Further proof of mosaicism was obtained from analysis of individual colonies cultured in vitro from the father's peripheral blood mononuclear cells. Normal numbers of colonies were obtained—608 erythroid burst-forming units (BFU-E) and 231 granulocyte macrophage colony-forming units (CFU-GM) per milliliter peripheral blood (median ± SD for 20 healthy controls analyzed on 4 separate occasions = 356 ± 280 and 95 ± 127/mL, respectively). PCR analysis confirmed the presence of wild-type and heterozygous colonies in both lineages (Table 1, Figure 1B). This apparently normal myeloid growth (by colony count) is consistent with growth factor–supplemented in vitro studies previously reported in SCN patients12,13and may be explained by the increased proportion of macrophages in colonies from such patients. Cells of the monocyte-macrophage lineage express much lower levels (approximately 6% that of neutrophils)14 of neutrophil elastase and thus would be less susceptible to any potential toxic effects of the mutant enzyme.
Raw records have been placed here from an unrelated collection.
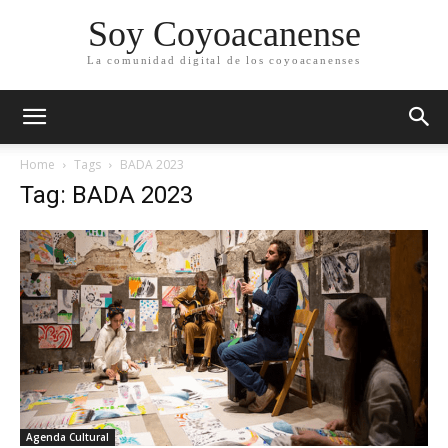
Soy Coyoacanense
La comunidad digital de los coyoacanenses
Home
Tags
BADA 2023
Tag: BADA 2023
Agenda Cultural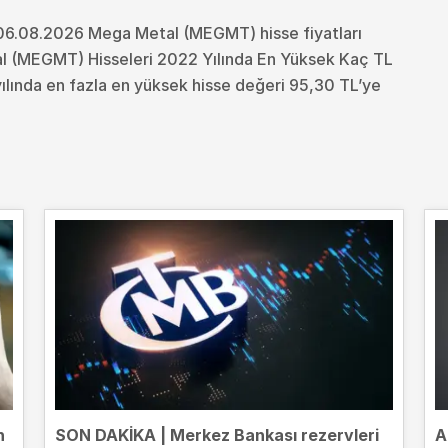
06.08.2026 Mega Metal (MEGMT) hisse fiyatları
l (MEGMT) Hisseleri 2022 Yılında En Yüksek Kaç TL
ında en fazla en yüksek hisse değeri 95,30 TL’ye
n
SON DAKİKA | Merkez Bankası rezervleri
A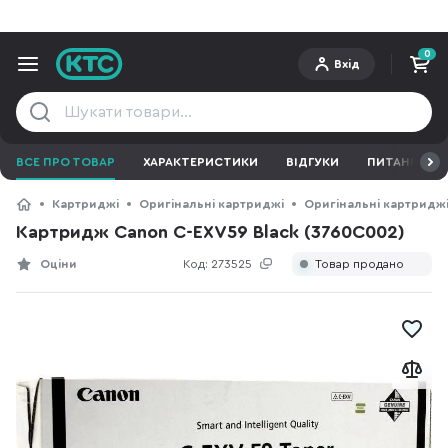
0
Вхід
ВСЕ ПРО ТОВАР
ХАРАКТЕРИСТИКИ
ВІДГУКИ
ПИТАННЯ ТА 
Картриджі
Оригінальні картриджі
Оригінальні картридж
Картридж Canon C-EXV59 Black (3760C002)
Оціни
Код:
273525
Товар продано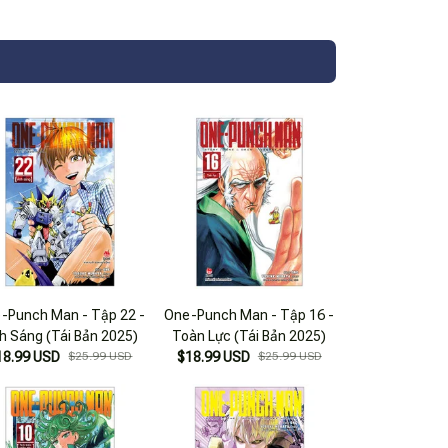
-Punch Man - Tập 22 -
One-Punch Man - Tập 16 -
h Sáng (Tái Bản 2025)
Toàn Lực (Tái Bản 2025)
18.99 USD
$25.99 USD
$18.99 USD
$25.99 USD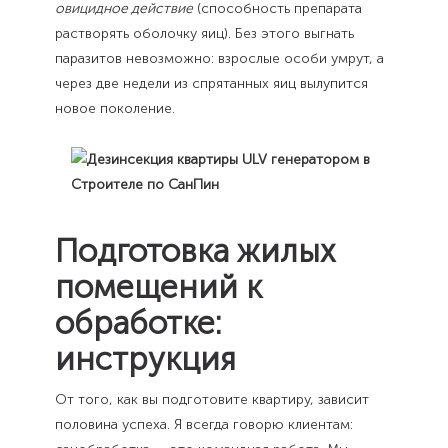
овицидное действие
(способность препарата
растворять оболочку яиц). Без этого выгнать
паразитов невозможно: взрослые особи умрут, а
через две недели из спрятанных яиц вылупится
новое поколение.
Подготовка жилых
помещений к
обработке:
инструкция
От того, как вы подготовите квартиру, зависит
половина успеха. Я всегда говорю клиентам: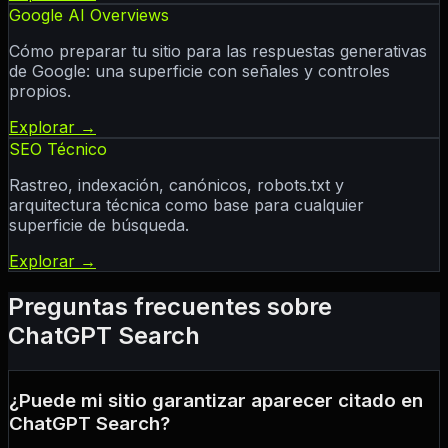
Google AI Overviews
Cómo preparar tu sitio para las respuestas generativas
de Google: una superficie con señales y controles
propios.
Explorar →
SEO Técnico
Rastreo, indexación, canónicos, robots.txt y
arquitectura técnica como base para cualquier
superficie de búsqueda.
Explorar →
Preguntas frecuentes sobre
ChatGPT Search
¿Puede mi sitio garantizar aparecer citado en
ChatGPT Search?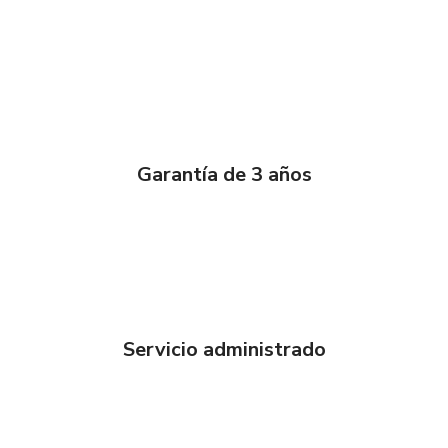
Garantía de 3 años
Servicio administrado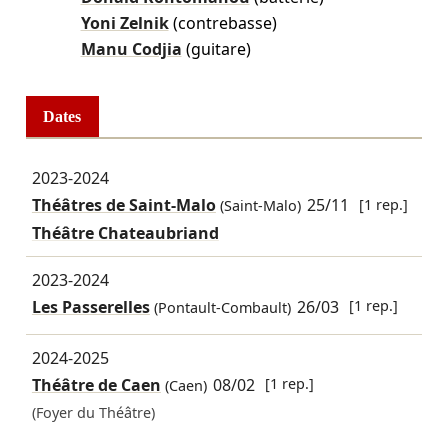
Yoni Zelnik
(contrebasse)
Manu Codjia
(guitare)
Dates
2023-2024
Théâtres de Saint-Malo
25/11
[1 rep.]
(Saint-Malo)
Théâtre Chateaubriand
2023-2024
Les Passerelles
26/03
[1 rep.]
(Pontault-Combault)
2024-2025
Théâtre de Caen
08/02
[1 rep.]
(Caen)
(Foyer du Théâtre)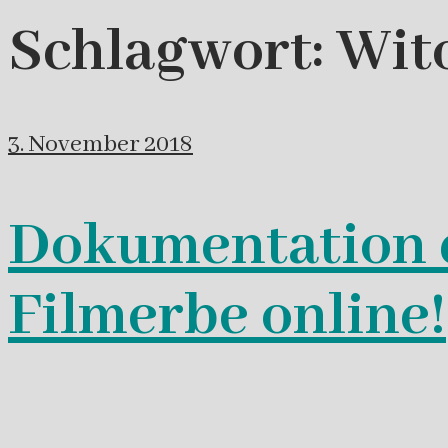
Schlagwort:
Wit
3. November 2018
Dokumentation 
Filmerbe online!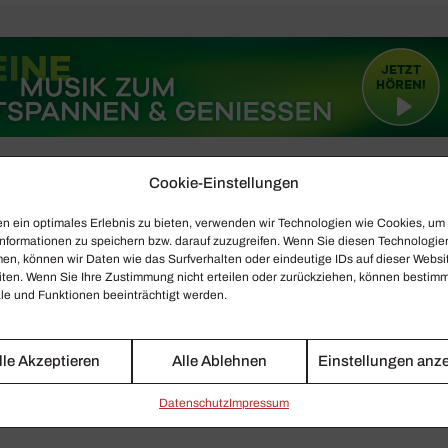
Cookie-Einstellungen
n ein optimales Erlebnis zu bieten, verwenden wir Technologien wie Cookies, um
nformationen zu speichern bzw. darauf zuzugreifen. Wenn Sie diesen Technologie
en, können wir Daten wie das Surfverhalten oder eindeutige IDs auf dieser Websi
iten. Wenn Sie Ihre Zustimmung nicht erteilen oder zurückziehen, können bestim
e und Funktionen beeinträchtigt werden.
lle Akzeptieren
Alle Ablehnen
Einstellungen anz
Daten­schutz
Impressum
Recent studies have demonstrated that mosaicism is a relatively common event in several genetic disorders.15-17 For example, in a recent study of hemophilia A, evidence of mosaicism was found in 8 of 61 (13%) of families studied.15 In the case presented here, a neutrophil elastase mutation acquired in the father at the embryonic 2-cell stage had been passed on to his daughter, who was heterozygous for the mutation and had classical SCN. The phenotype of the child was unusually severe in that she failed to respond to G-CSF therapy. Mutations in the extracellular domain of the G-CSF receptor have been reported in 2 SCN patients who similarly had no response to G-CSF,18 19 but no evidence for such a mutation was found in the present case (data not shown). The hematologically normal phenotype of the father could be explained by the almost complete absence of mutation-expressing neutrophils in his blood, presumably because neutrophils never developed from stem cells expressing the ELA2 mutant or were destroyed before entering the circulation. This result not only provides the first in vivo confirmation of the pathogenic role of mutant neutrophil elastase in humans, it also argues against a paracrine mechanism for the detrimental activity of the mutant enzyme.